Living in the wilderness I only managed to obtain a common school education. But by perseverance and natural talent, I became a farmer, carpetner, joiner, mason, wheelwright, millwright or blacksmith depending on what was needed.
On December 17, 1829 I married Sibyl Seaward, the daughter of Stephan Seaward Esq. We raised a large family of five sons: Nathan, Stephan Eugene, Thomas Efner, Charles and William and four daughters: Lucy, Almira, Mary and Lois. Nathan, Lois, Charles and William died very young.

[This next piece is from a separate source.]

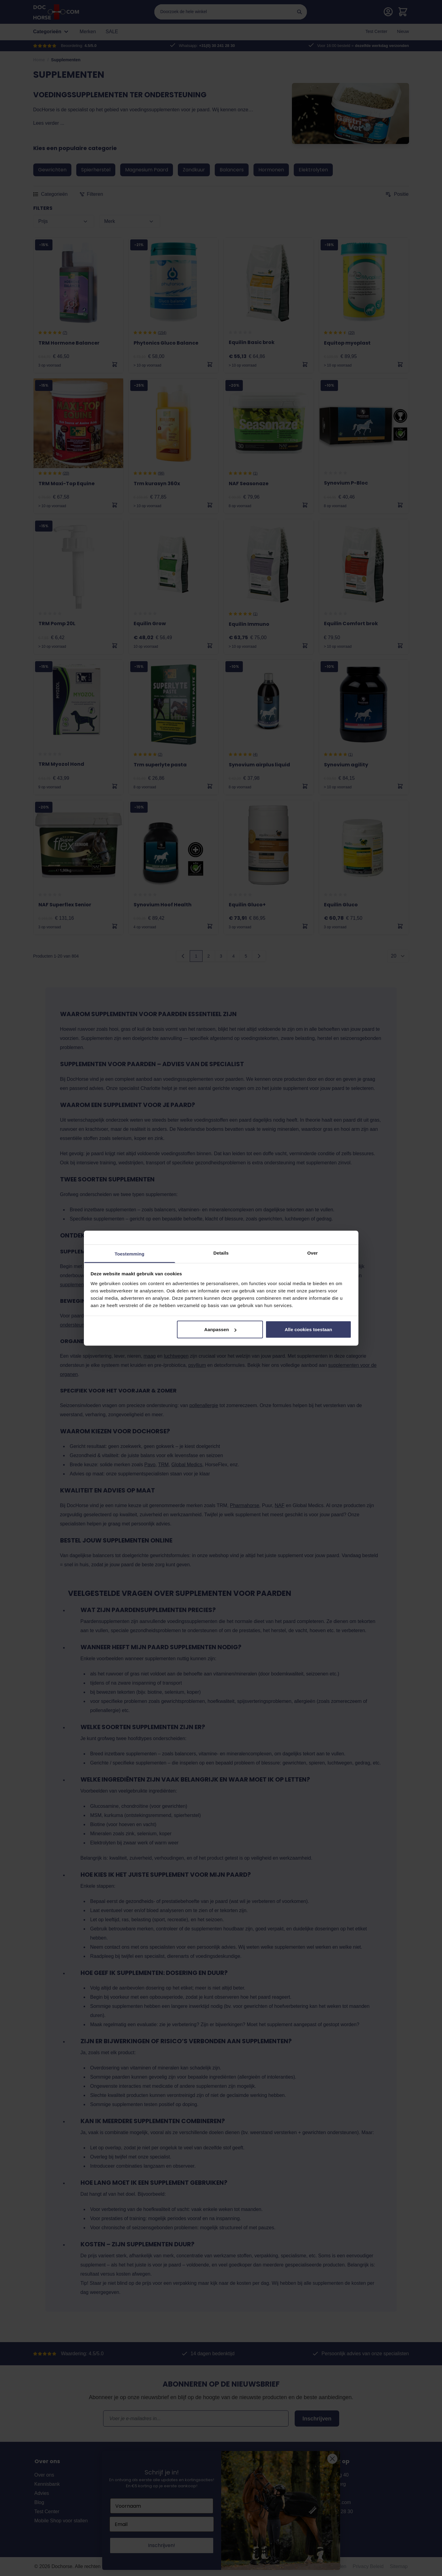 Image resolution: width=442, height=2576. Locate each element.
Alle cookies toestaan (308, 1329)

Tragically, my son Thomas, who we called Efner was killed at Morton's Ford, Virginia in 1863 during the Civil War. Stephan was the only one of my sons to survive and he purchased the family homestead and is a prosperous farmer.
I breathed my last on December 20, 1870 after a brief illness. During the autumn of 1878, my remains were moved to Mount Prospect Cemetery. Everyone said wonderful things about me in my obituary. They said I was public-spirited, charitable and benevolent as a husband and father.

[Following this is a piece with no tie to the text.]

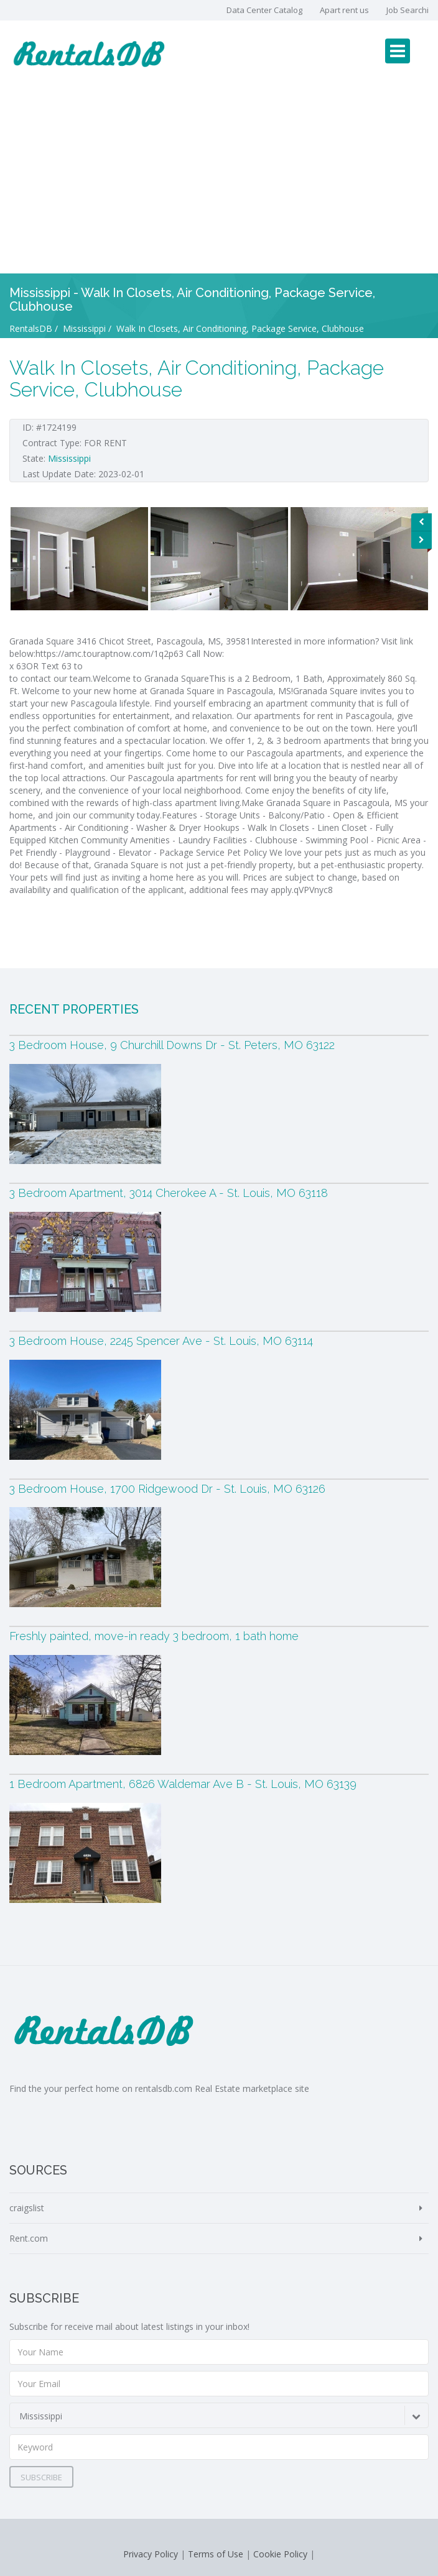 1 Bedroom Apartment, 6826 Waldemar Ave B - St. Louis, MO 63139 (182, 1783)
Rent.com (28, 2238)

This is the letter I received notifying me of my son Efner's death sent to me by Henry S. Merrill when he was in the adjuctant General's office at Washington D.C.
October 13, 1863
I have just this moment run upon Rob Bard. He has just come from the front. He brings the sad intelligence of the death of Efner. He fell while making a charge upon the enemy's lines last Saturday. The ball entered his right side and came out the left breast. He was brought off the field as nine others were and buried near the town of Stephensburg, 3 miles to the rear. As good a burial was given him as circumstances would admit. His death was instant.
The Captain of Company 3 was killed ans also Ephraim Smith, a person I do not know, from Sugartown.
I do this as a favor thinking the boys of the company have had no time to write. It may however, be too late, I hope it is.
Bard came in with the wounded this morning. He is looking poorly.